Sempre parece que passam direto por cima do problema. A lógica parece ser, como disse, uma versão meio tacanha da navalha de Occam, "zumbis fazem tudo que fazemos, sem precisar de qualia, então a hipótese mais simples é de que somos todos zumbis". O melhor que se faria seria negar a possibilidade de zumbis (o que novamente suscita uma porção de questões interessantes sobre como outros sistemas talvez não sejam, ou não podem ser, os zumbis que supomos ser). O contrário é meio como aquela coisa de se negar a pluricelularidade e enxergar toda vida apenas sob uma ótica uni/intracelular, e ainda dizer que é a "proposta melhor em termos de embasamento físico e biológico".
- se a linguagem possibilita isso (chame-se de emergência ou ilusão), seria possível também "engabelar" alguém, ou que alguém ficasse "confuso" com a sua linguagem a ponto que essa pessoa "tivesse a ilusão" (experimentada subjetivamente...) de qualia diferentes dos que se pensa serem "normais", isso é, daqueles associados (supostamente) a estímulos corriqueiros (como luz visível)? Por exemplo, uma "nova cor"? Ou com qualquer outra "categoria" de qualia. Se não, por que não?
No próprio tópico temos um exemplo citado da literatura de Oliver Saks demonstrando como a experiência subjetiva impede que uma pessoa percebe a própria cegueira. Ela mesma se ilude e acredita piamente nesta ilusão. O que seria isto? Um qualia invertido mas sem estar presente num mundo imaginário alternativo?
Se uma pessoa não percebe a própria cegueira, parece óbvio que isso se dá por ela ter a experiência subjetiva da visão -- apenas não produzida por estímulos visuais, meio como num sonho, ou como talvez seja o caso com alguns cegos que se supõe criarem imagens a partir de informações não provenientes dos olhos.
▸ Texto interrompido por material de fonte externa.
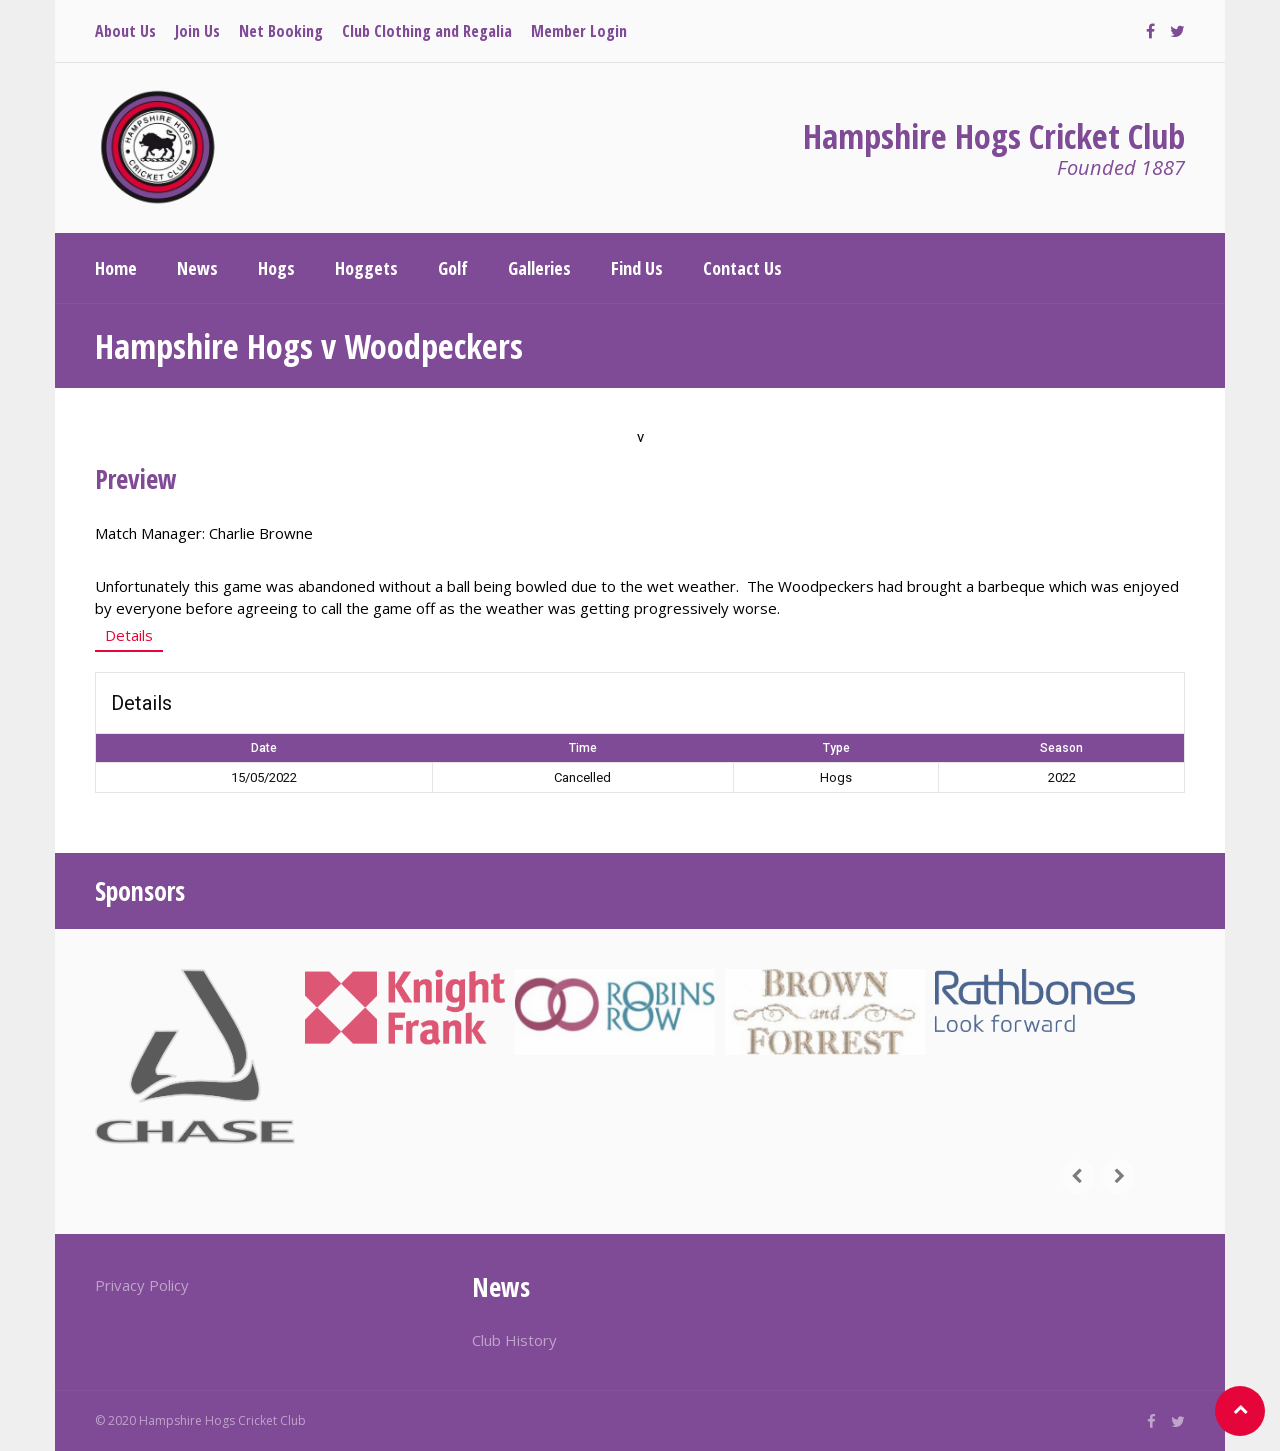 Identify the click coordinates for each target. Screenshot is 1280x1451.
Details (129, 635)
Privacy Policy (142, 1285)
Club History (514, 1340)
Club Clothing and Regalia (427, 31)
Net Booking (281, 31)
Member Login (579, 31)
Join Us (197, 31)
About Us (125, 31) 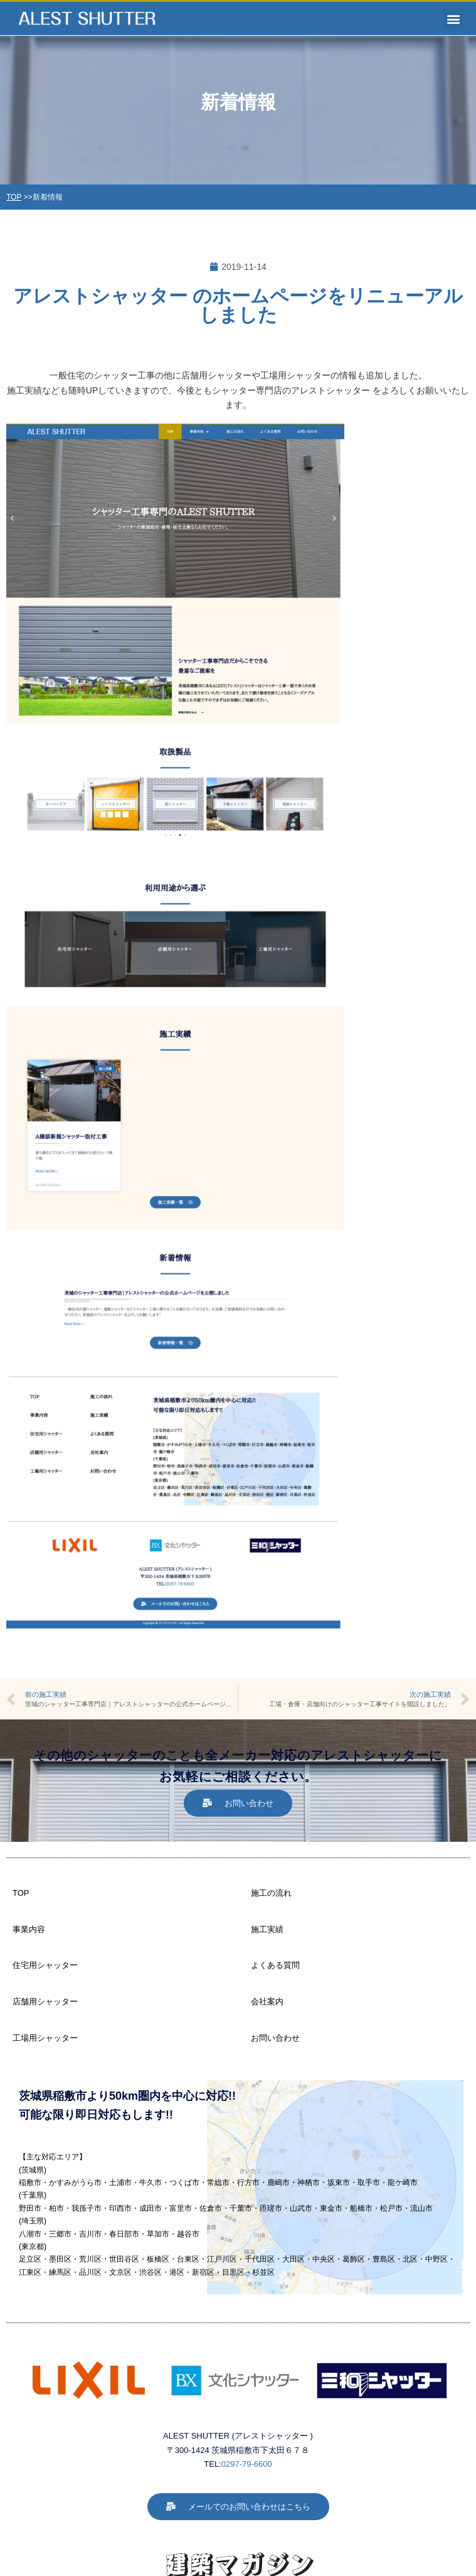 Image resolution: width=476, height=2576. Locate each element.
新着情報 (48, 197)
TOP (13, 197)
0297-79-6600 (246, 2464)
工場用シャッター (45, 2038)
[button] (453, 18)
Ainda que seja uma ilusão, é totalmente diferente da "ilusão" proposta pelo eliminacionismo, que, como disse, parece falar mais emergência do que de ilusão/inexistência.
Ampliando um pouco mais vemos as religiões e toda a sua deformação informacional sobre os qualias da espécie, negando o que são conteúdos já consagrados por praticamente toda humanidade.
E o mesmo com o culto da multicelularidade. "Me chamo legião, por que eu sou muitos", "pai, filho, e espírito santo", etc.
E replicamos muito bem estas situações de confronto destes ambiente, nas discussões com o que denominamos de crentes, os zumbis céticos, que não possuem o qualia da descrença.
Crença ou descrença não é um tipo de qualia mais problemático um pouco do que esses dos inputs sensoriais. De qualquer forma, céticos/incrédulos e crentes não diferem em nada nos seus "qualia de crença", apenas no conteúdo das crenças, pormenores do que é observado. Jogando para qualia visuais, é como falar de uma diferença fundamental nisso entre alguém que olhasse apenas para quadros do Picasso e alguém que olhasse para quadros do Rembrandt. Essas pessoas não tem "diferenças de qualia", não existe o "qualia do Picasso" ou o "qualia do Rembrandt", assim como não existem píxeis do Picasso distintos dos píxeis do Rembrandt quando se alterna imagens de quadros de ambos num monitor. O fenômeno, píxeis/qualia, é o mesmo, só muda, irrelevantemente, sua configuração.
O mais próximo disso seria não simplesmente uma questão de crença e descrença mas crenças motivadas por experiências subjetivas menos ordinárias, como "quase morte", estados alterados de consciência, ou alguma coisa mais extrema na gradação de coisas um pouco menos excepcionais (como medo, felicidade, gratidão), somada a um certo contexto cultural.
- se é afirmado que a experiência subjetiva é uma ilusão, e tudo que conhecemos do mundo se dá através da nossa experiência subjetiva, então como se responde a afirmação de que qualquer outra coisa é possivelmente uma ilusão? Que "batatas não existem"? O eliminacionismo acaba implicando numa espécie de niilismo solipsista; só experienciamos essa ilusão da experiência, e portanto não temos como realmente saber qualquer coisa.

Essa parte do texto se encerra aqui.